Association Between Population Mobility Reductions and New COVID-19 Diagnoses in the United States Along the Urban–Rural Gradient, February–April, 2020

Xiaojiang Li, PhD, MS; Abby E. Rudolph, MPH, PhD; Jeremy Mennis, MS, PhD

Disclosures

Prev Chronic Dis. 2020;17(10):e118 

In This Article

Highlights

We plotted the spatial distributions of the correlation coefficients and attendant catplots for each location type. The maps show that retail and recreation, grocery and pharmacy, parks, transit stations, and workplaces generally have significant and positive correlations — a decrease in visits to these locations is associated with a reduced rate of new COVID-19 cases 11 days later. Conversely, an increase in the amount of time spent in residential locations was significantly negatively correlated with an increase in the rate of new COVID-19 diagnoses in most observed counties — staying at home is associated with a slowed growth rate.

Geographic variation is substantial, however, where, in many rural counties, the correlation is not significant. This is illustrated further by the catplots, where for all location types, significant correlations are more likely to occur in urban counties. Indeed, most noncore counties (the most rural) show no significant correlations between change in mobility and the rate of new diagnoses, whereas most large central metropolitan counties show significant correlations for all location types (except parks). Results using the 5-day time lag were consistent with the results presented here.

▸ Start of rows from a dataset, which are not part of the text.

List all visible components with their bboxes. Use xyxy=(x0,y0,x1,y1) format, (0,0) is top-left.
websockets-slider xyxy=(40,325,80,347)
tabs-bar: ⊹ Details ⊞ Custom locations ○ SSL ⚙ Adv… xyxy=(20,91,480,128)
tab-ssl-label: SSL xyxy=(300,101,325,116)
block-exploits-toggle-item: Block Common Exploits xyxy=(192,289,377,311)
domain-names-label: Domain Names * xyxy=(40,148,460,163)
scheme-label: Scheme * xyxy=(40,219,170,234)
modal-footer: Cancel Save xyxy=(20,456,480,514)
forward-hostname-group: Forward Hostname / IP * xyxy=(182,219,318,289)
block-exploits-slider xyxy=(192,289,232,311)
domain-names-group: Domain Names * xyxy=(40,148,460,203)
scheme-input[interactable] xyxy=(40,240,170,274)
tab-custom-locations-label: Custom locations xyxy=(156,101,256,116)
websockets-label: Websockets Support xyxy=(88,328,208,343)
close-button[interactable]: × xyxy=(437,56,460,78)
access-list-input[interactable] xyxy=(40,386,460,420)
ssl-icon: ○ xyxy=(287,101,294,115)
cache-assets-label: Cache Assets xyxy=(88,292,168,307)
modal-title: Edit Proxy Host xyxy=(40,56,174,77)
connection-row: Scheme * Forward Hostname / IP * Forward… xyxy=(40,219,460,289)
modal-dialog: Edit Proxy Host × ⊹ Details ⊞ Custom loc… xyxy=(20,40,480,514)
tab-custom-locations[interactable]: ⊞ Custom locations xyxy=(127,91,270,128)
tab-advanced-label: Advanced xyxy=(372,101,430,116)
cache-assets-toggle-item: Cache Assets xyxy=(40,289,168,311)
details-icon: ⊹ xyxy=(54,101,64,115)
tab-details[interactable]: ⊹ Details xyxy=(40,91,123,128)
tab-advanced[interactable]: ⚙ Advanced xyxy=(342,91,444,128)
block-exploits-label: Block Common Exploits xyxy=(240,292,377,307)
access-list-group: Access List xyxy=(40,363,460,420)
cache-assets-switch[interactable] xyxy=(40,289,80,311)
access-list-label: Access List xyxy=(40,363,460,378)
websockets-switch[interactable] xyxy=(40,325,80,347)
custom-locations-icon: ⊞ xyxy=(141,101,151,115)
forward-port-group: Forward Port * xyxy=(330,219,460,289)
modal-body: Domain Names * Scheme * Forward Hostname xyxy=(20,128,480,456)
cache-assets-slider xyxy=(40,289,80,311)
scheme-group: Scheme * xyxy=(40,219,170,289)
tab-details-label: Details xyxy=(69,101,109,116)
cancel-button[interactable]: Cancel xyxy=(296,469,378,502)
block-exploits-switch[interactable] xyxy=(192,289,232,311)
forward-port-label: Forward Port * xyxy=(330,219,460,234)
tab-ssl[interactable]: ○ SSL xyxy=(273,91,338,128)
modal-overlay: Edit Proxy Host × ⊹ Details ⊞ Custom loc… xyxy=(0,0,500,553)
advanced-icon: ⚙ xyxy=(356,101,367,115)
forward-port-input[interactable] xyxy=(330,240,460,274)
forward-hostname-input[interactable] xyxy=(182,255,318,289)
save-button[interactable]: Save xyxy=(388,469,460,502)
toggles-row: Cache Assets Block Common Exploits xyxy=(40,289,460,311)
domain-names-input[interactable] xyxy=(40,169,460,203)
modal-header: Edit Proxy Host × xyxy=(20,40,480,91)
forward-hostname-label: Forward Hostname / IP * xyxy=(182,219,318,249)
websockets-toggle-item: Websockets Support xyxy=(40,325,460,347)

We acknowledge certain limitations, including extensive missing county mobility data, and that other factors can influence disease transmission and reported cases (eg, testing practices, disease burden, population density, prevalence of chronic health conditions, age distributions, the population living in congregate settings). Additionally, these results reflect cases detected in the United States between February and April, when most states and counties had a combination of stay-at-home directives and business/school closures, and when cases were concentrated in a few urban areas, particularly New York City. In a post-hoc analysis we repeated the analysis by using a February 15 through June 19, 2020, study period. The resulting analogous urban–rural graphs for workplaces and residential places show that the association of mobility reductions with COVID-19 cases we observed for the initial study period dissipates to some extent, particularly in more rural areas (Figure). Notably, May 2020 was a period of decline in COVID-19 cases in the United States; the initial disease hotspots were cooling, and many states began to phase out mobility-reducing directives. This was followed in June by a rapid increase in COVID-19 cases in Florida, Arizona, and other states that did not act aggressively to reduce mobility and encourage wearing masks, with some states reinstating mobility reduction directives in response.

Figure.

Post-hoc analysis of correlation between change in mobility and percentage increase in new COVID-19 cases 11 days later for February 15 through June 19, 2020, by US county. Correlations are shown for visits to workplaces and residential places and plotted within 6 different urban–rural classifications. Mobility data are from the Google Community Mobility Report, and confirmed COVID-19 case data are from the New York Times, Inc, Urban–rural classification data are from the National Center for Health Statistics. Significance is P < .05. The extended study period shows that the association between mobility change and new COVID-19 cases weakened somewhat as compared to the initial study period, particularly in more rural counties, reflecting the changing geographic pattern of disease dynamics occurring in May and June 2020. Abbreviation: metro, metropolitan.

processing....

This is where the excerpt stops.